Respondent Auto-Owners Insurance Company, with which Dahler had an auto insurance

liability policy, reimbursed him for his out-of-pocket expenses for the treatment of his

back injury, including the injections. But Auto-Owners also informed Dahler that it

would not pay any expenses for either the syndrome or missed work related to the

syndrome under Dahler’s no-fault policy.

       In June 2012, Dahler sued Auto-Owners.           Dahler alleged that the medical

expenses arising out of the treatment of the syndrome should be covered by his no-fault

insurance.

       Auto-Owners moved for summary judgment, arguing that the syndrome did not

arise from the use or maintenance of an automobile and therefore was not covered under

Minnesota Statutes section 65B.44 (2012) of the Minnesota No-Fault Automobile

Insurance Act (no-fault act). For purposes of the summary-judgment motion only, the

parties agreed that the steroid injections directly caused the syndrome.
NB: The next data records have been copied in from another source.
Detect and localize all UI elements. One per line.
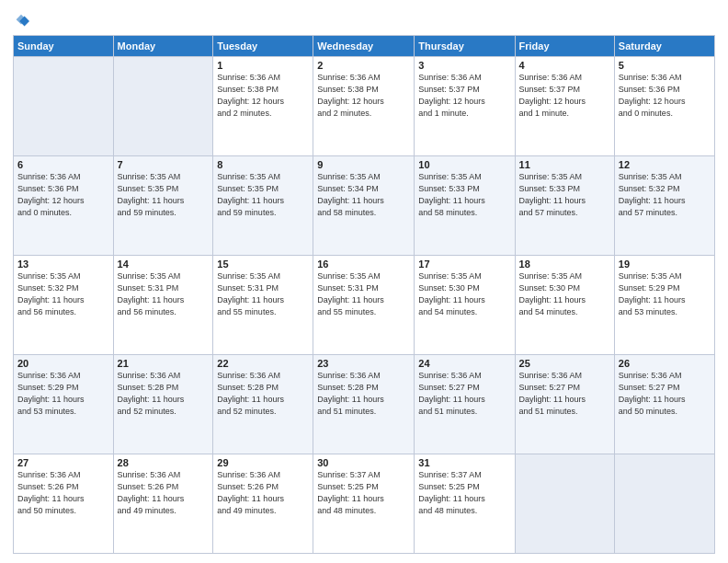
- header-cell-wednesday: Wednesday: [313, 36, 415, 57]
- day-number: 14: [118, 259, 210, 270]
- day-cell: 28Sunrise: 5:36 AM Sunset: 5:26 PM Dayli…: [113, 454, 213, 554]
- day-detail: Sunrise: 5:35 AM Sunset: 5:29 PM Dayligh…: [619, 270, 711, 318]
- header-cell-sunday: Sunday: [14, 36, 114, 57]
- week-row-3: 13Sunrise: 5:35 AM Sunset: 5:32 PM Dayli…: [14, 256, 715, 355]
- day-number: 7: [118, 159, 210, 170]
- day-cell: 14Sunrise: 5:35 AM Sunset: 5:31 PM Dayli…: [113, 256, 213, 355]
- day-cell: 10Sunrise: 5:35 AM Sunset: 5:33 PM Dayli…: [415, 156, 515, 256]
- day-number: 25: [519, 358, 610, 369]
- day-detail: Sunrise: 5:35 AM Sunset: 5:31 PM Dayligh…: [317, 270, 410, 318]
- day-detail: Sunrise: 5:35 AM Sunset: 5:34 PM Dayligh…: [317, 171, 410, 219]
- day-number: 26: [619, 358, 711, 369]
- day-number: 12: [619, 159, 711, 170]
- day-number: 15: [217, 259, 309, 270]
- day-detail: Sunrise: 5:36 AM Sunset: 5:27 PM Dayligh…: [418, 370, 510, 418]
- day-number: 27: [17, 457, 109, 468]
- day-detail: Sunrise: 5:36 AM Sunset: 5:26 PM Dayligh…: [217, 469, 309, 517]
- day-cell: 26Sunrise: 5:36 AM Sunset: 5:27 PM Dayli…: [614, 355, 714, 454]
- day-number: 31: [418, 457, 510, 468]
- week-row-5: 27Sunrise: 5:36 AM Sunset: 5:26 PM Dayli…: [14, 454, 715, 554]
- day-detail: Sunrise: 5:35 AM Sunset: 5:35 PM Dayligh…: [217, 171, 309, 219]
- day-cell: [113, 57, 213, 156]
- header: [13, 9, 715, 29]
- day-detail: Sunrise: 5:36 AM Sunset: 5:29 PM Dayligh…: [17, 370, 109, 418]
- day-cell: 24Sunrise: 5:36 AM Sunset: 5:27 PM Dayli…: [415, 355, 515, 454]
- day-detail: Sunrise: 5:35 AM Sunset: 5:31 PM Dayligh…: [217, 270, 309, 318]
- day-cell: 23Sunrise: 5:36 AM Sunset: 5:28 PM Dayli…: [313, 355, 415, 454]
- day-detail: Sunrise: 5:36 AM Sunset: 5:27 PM Dayligh…: [619, 370, 711, 418]
- day-cell: 11Sunrise: 5:35 AM Sunset: 5:33 PM Dayli…: [515, 156, 614, 256]
- header-cell-thursday: Thursday: [415, 36, 515, 57]
- day-detail: Sunrise: 5:37 AM Sunset: 5:25 PM Dayligh…: [317, 469, 410, 517]
- day-cell: [515, 454, 614, 554]
- day-number: 8: [217, 159, 309, 170]
- day-cell: 25Sunrise: 5:36 AM Sunset: 5:27 PM Dayli…: [515, 355, 614, 454]
- day-cell: 21Sunrise: 5:36 AM Sunset: 5:28 PM Dayli…: [113, 355, 213, 454]
- day-cell: 8Sunrise: 5:35 AM Sunset: 5:35 PM Daylig…: [213, 156, 313, 256]
- day-number: 29: [217, 457, 309, 468]
- day-detail: Sunrise: 5:36 AM Sunset: 5:37 PM Dayligh…: [418, 72, 510, 120]
- day-detail: Sunrise: 5:36 AM Sunset: 5:37 PM Dayligh…: [519, 72, 610, 120]
- week-row-1: 1Sunrise: 5:36 AM Sunset: 5:38 PM Daylig…: [14, 57, 715, 156]
- day-number: 19: [619, 259, 711, 270]
- day-detail: Sunrise: 5:35 AM Sunset: 5:30 PM Dayligh…: [519, 270, 610, 318]
- day-cell: [614, 454, 714, 554]
- day-detail: Sunrise: 5:36 AM Sunset: 5:38 PM Dayligh…: [317, 72, 410, 120]
- day-cell: 4Sunrise: 5:36 AM Sunset: 5:37 PM Daylig…: [515, 57, 614, 156]
- day-cell: 2Sunrise: 5:36 AM Sunset: 5:38 PM Daylig…: [313, 57, 415, 156]
- header-cell-tuesday: Tuesday: [213, 36, 313, 57]
- week-row-4: 20Sunrise: 5:36 AM Sunset: 5:29 PM Dayli…: [14, 355, 715, 454]
- day-detail: Sunrise: 5:36 AM Sunset: 5:27 PM Dayligh…: [519, 370, 610, 418]
- day-cell: 16Sunrise: 5:35 AM Sunset: 5:31 PM Dayli…: [313, 256, 415, 355]
- day-detail: Sunrise: 5:36 AM Sunset: 5:36 PM Dayligh…: [619, 72, 711, 120]
- day-number: 1: [217, 60, 309, 71]
- day-number: 21: [118, 358, 210, 369]
- day-detail: Sunrise: 5:35 AM Sunset: 5:33 PM Dayligh…: [519, 171, 610, 219]
- day-detail: Sunrise: 5:37 AM Sunset: 5:25 PM Dayligh…: [418, 469, 510, 517]
- day-number: 3: [418, 60, 510, 71]
- day-detail: Sunrise: 5:35 AM Sunset: 5:32 PM Dayligh…: [619, 171, 711, 219]
- day-cell: 27Sunrise: 5:36 AM Sunset: 5:26 PM Dayli…: [14, 454, 114, 554]
- day-number: 2: [317, 60, 410, 71]
- day-cell: 17Sunrise: 5:35 AM Sunset: 5:30 PM Dayli…: [415, 256, 515, 355]
- day-number: 17: [418, 259, 510, 270]
- day-number: 23: [317, 358, 410, 369]
- day-number: 6: [17, 159, 109, 170]
- day-cell: 5Sunrise: 5:36 AM Sunset: 5:36 PM Daylig…: [614, 57, 714, 156]
- day-number: 10: [418, 159, 510, 170]
- day-detail: Sunrise: 5:36 AM Sunset: 5:36 PM Dayligh…: [17, 171, 109, 219]
- day-detail: Sunrise: 5:36 AM Sunset: 5:26 PM Dayligh…: [17, 469, 109, 517]
- day-cell: 29Sunrise: 5:36 AM Sunset: 5:26 PM Dayli…: [213, 454, 313, 554]
- day-detail: Sunrise: 5:36 AM Sunset: 5:26 PM Dayligh…: [118, 469, 210, 517]
- day-number: 18: [519, 259, 610, 270]
- day-detail: Sunrise: 5:36 AM Sunset: 5:28 PM Dayligh…: [217, 370, 309, 418]
- day-number: 13: [17, 259, 109, 270]
- day-detail: Sunrise: 5:36 AM Sunset: 5:28 PM Dayligh…: [118, 370, 210, 418]
- day-detail: Sunrise: 5:35 AM Sunset: 5:35 PM Dayligh…: [118, 171, 210, 219]
- day-cell: 6Sunrise: 5:36 AM Sunset: 5:36 PM Daylig…: [14, 156, 114, 256]
- header-cell-monday: Monday: [113, 36, 213, 57]
- day-number: 5: [619, 60, 711, 71]
- week-row-2: 6Sunrise: 5:36 AM Sunset: 5:36 PM Daylig…: [14, 156, 715, 256]
- day-detail: Sunrise: 5:36 AM Sunset: 5:28 PM Dayligh…: [317, 370, 410, 418]
- logo-icon: [13, 13, 29, 29]
- calendar-table: SundayMondayTuesdayWednesdayThursdayFrid…: [13, 35, 715, 554]
- day-number: 9: [317, 159, 410, 170]
- day-cell: 18Sunrise: 5:35 AM Sunset: 5:30 PM Dayli…: [515, 256, 614, 355]
- day-number: 24: [418, 358, 510, 369]
- day-number: 30: [317, 457, 410, 468]
- day-cell: 15Sunrise: 5:35 AM Sunset: 5:31 PM Dayli…: [213, 256, 313, 355]
- day-number: 4: [519, 60, 610, 71]
- day-cell: 12Sunrise: 5:35 AM Sunset: 5:32 PM Dayli…: [614, 156, 714, 256]
- day-number: 20: [17, 358, 109, 369]
- day-cell: 22Sunrise: 5:36 AM Sunset: 5:28 PM Dayli…: [213, 355, 313, 454]
- calendar-header-row: SundayMondayTuesdayWednesdayThursdayFrid…: [14, 36, 715, 57]
- day-number: 11: [519, 159, 610, 170]
- logo: [13, 13, 31, 29]
- page: SundayMondayTuesdayWednesdayThursdayFrid…: [0, 0, 728, 563]
- day-cell: [14, 57, 114, 156]
- day-detail: Sunrise: 5:35 AM Sunset: 5:30 PM Dayligh…: [418, 270, 510, 318]
- day-cell: 3Sunrise: 5:36 AM Sunset: 5:37 PM Daylig…: [415, 57, 515, 156]
- day-cell: 19Sunrise: 5:35 AM Sunset: 5:29 PM Dayli…: [614, 256, 714, 355]
- day-cell: 30Sunrise: 5:37 AM Sunset: 5:25 PM Dayli…: [313, 454, 415, 554]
       The district court granted summary judgment to Auto-Owners. Relying on the

factors in Continental Western Insurance Company v. Klug, 
415 N.W.2d 876
 (Minn.

1987), the district court determined that the syndrome did not arise out of the

maintenance or use of an automobile. The district court reasoned that the truck was not

actively connected to the injury and that the fall from the truck was not a substantial

factor in causing the syndrome. The district court further reasoned that Guillain-Barré


2
   The doctor further opined that the injections did not cause the syndrome, but this
factual issue was not raised by Auto-Owners in its summary-judgment motion.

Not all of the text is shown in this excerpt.